For the first time in my life, I was being led by a man, not a boy, and he was pursuing me, not the other way around. I’ve been in relationships where I felt like I was giving my 110%, and they gave me 50%. Raphy gave me his 110% and I felt my heart healing from the past relationships I was hurt and disappointed from.
How Raphy loved me was refreshing. He always invited me to the sacraments (even while he never pressured me to deepen my relationship with Christ). He planned the majority of our dates and was chivalrous. I used to think he was close to perfection (because only Christ is truly perfect), and that he was a modern day prince charming, the one I wrote off in those silly fairy tales.

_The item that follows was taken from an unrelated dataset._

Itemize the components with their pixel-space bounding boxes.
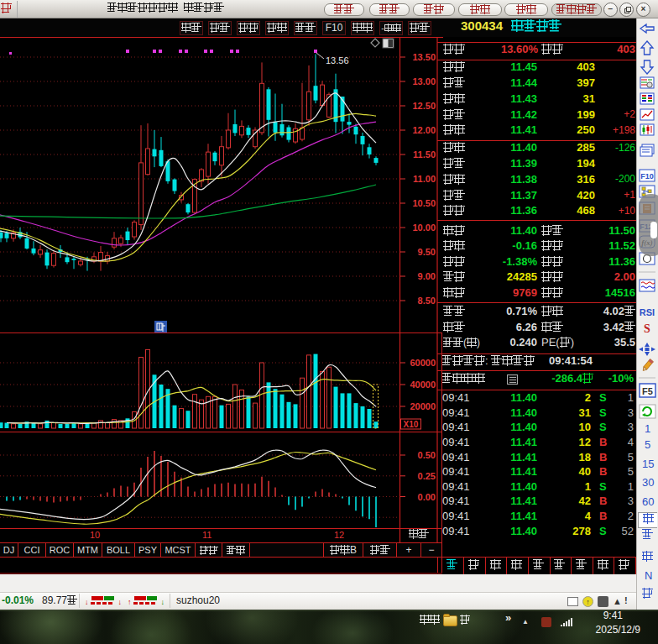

Through our relationship, I found healing through how he loved me. His love and God’s grace helped me realize that I am capable of great love, and that I am not my parents. Just because there was a lack of commitment in their marriage doesn’t mean that my marriage has to be the same.
One big difference between Raphy and the rest of the men (or should I say boys?) that I dated was that Raphy was living out his Catholic faith in an authentic and on fire way. In my past relationships, they were either Christian but didn’t live virtuously, or they were Catholic and struggled with living out their Catholic values.
It was the strength of Raphy’s faith that made me feel safe to take the next steps of our relationship. I knew that he wouldn’t lead us astray, and that I won’t either. I knew that he would protect my heart, that he would provide for me and whatever kids God would bless us with. I knew that as long as we kept God truly in the center of our relationship, that God would be our strength and always provide for us.
When Raphy and I got engaged, we knew that divorce wouldn’t be an option in our marriage, and that whatever came our way, we’d figure it out together. Now we’re happily married with two children and one on the way after four years of marriage (my longest relationship!), and passing on our knowledge to other couples because we believe that we can heal the world by building stronger marriages.
Raphy & I work with many Catholic couples, and some of them also come from divorced families. They come to us with a zeal to create something new for themselves. They are determined to make their relationship work for a lifetime. Your parents’ past doesn’t have to be your future. If you’re desiring to learn the necessary skills for your relationship, to grow closer to Christ as a couple, and to be surrounded by other couples who desire the same, apply for our Holy Couples Coaching Program at www.holycouplescoaching.com/apply.
About the Author
Sara Feolino & her husband, Raphy, are the founders of Journey to Marriage, a ministry that empowers Catholic couples to create holy and healthy relationships before marriage. She is a Certified Relationship Coach & is the co-host of the podcast, Journey to Marriage, which reaches Catholic couples worldwide, sharing practical spiritual, relationship, & wedding advice. Together, Sara and Raphy hosted the first virtual conference for couples preparing for marriage, the Catholic Engaged Summit in 2020, a virtual event featuring over 60+ married Catholic speakers sharing their marriage secrets & expertise to Catholics around the world, as well as the Catholic Courtship Summit in 2022. They live in Las Vegas, Nevada and are huge foodies, enjoy jamming to music and having living room dance parties, and loving on two children while preparing for one on the way! Visit their website at www.journeytomarriage.com & subscribe to their podcast!
Reflection Questions for Small Groups or Individuals
Like Sara with Raphy, have you found healing by allowing someone else to love you? Through that, have you realized that you are “capable of great love, and that [you are] not [your] parents?”
What lessons can ACODs draw from Sara and Raphy’s dating life, as described in the article, that can be utilized in your relationships (as someone who is married, as someone looking to be married, or as someone discerning the religious life?